Le président Macron raccompagne, son ancien Premier ministre, Edouard Philippe, après l'entretien. AFP

Le président Macron s’est également entretenu avec son ancien Premier ministre, Edouard Philippe, leader du parti Horizon!

Derniers jours de la présidence française de l’Europe

Après ces deux jours de consultations et une intense séquence politique franco-française, Emmanuel Macron va se consacrer à l’international. L’Union européenne (la France assure la présidence du Conseil de l’UE jusqu’à ce 30 juin), le G7, la guerre en Ukraine vont prendre l’essentiel du temps et de l’activité présidentiels.

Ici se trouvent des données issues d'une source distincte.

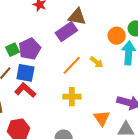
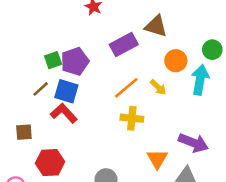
brown triangle: (77, 17) -> (156, 26), moved
orange circle: (117, 36) -> (176, 61), moved
yellow cross: (72, 97) -> (132, 118), moved

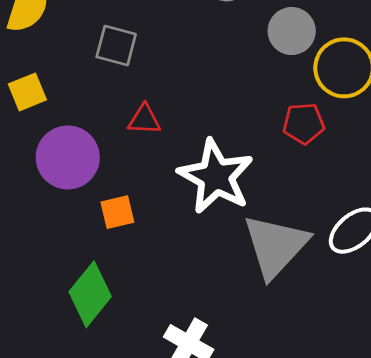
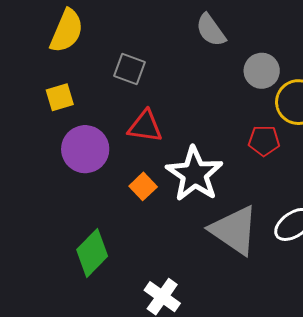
red triangle: (144, 120) -> (145, 126), size x1.4
orange square: (117, 212) -> (143, 186), moved, turned -36
gray triangle: (276, 246) -> (234, 230), turned -44

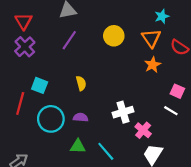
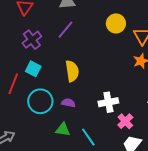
yellow circle: (114, 36) -> (116, 23), moved
purple cross: (25, 47) -> (32, 40), moved
yellow semicircle: (81, 83) -> (72, 71), size x1.5

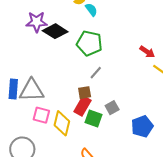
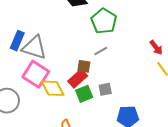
pink square: (41, 115) -> (36, 74), size x1.5
green square: (93, 118) -> (84, 94), turned 30
yellow diamond: (62, 123) -> (53, 88), turned -60

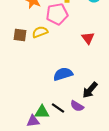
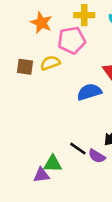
blue semicircle: (63, 74) -> (89, 92), moved
black line: (58, 108) -> (78, 149), moved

Il prend le pari de « donner du temps au temps », une formule chérie par François Mitterrand, et a demandé à Elisabeth Borne et à son gouvernement de faire le travail (et aussi de le faire savoir !). Ainsi, sur l’agenda de la Première ministre, figurent, pour la semaine prochaine, un rendez-vous à l’Assemblée Nationale avec les chefs de partis d’Ensemble !, puis le discours de politique générale le 5 juillet et la proposition de loi sur le pouvoir d’achat.

Selon un proche, Emmanuel Macron aime prendre son temps avant de décider quoi que ce soit… Il est persuadé que l’été et la période des vacances vont apaiser la situation. Alors, rendez-vous en septembre ? Avec Macron, Machiavel n’est jamais loin.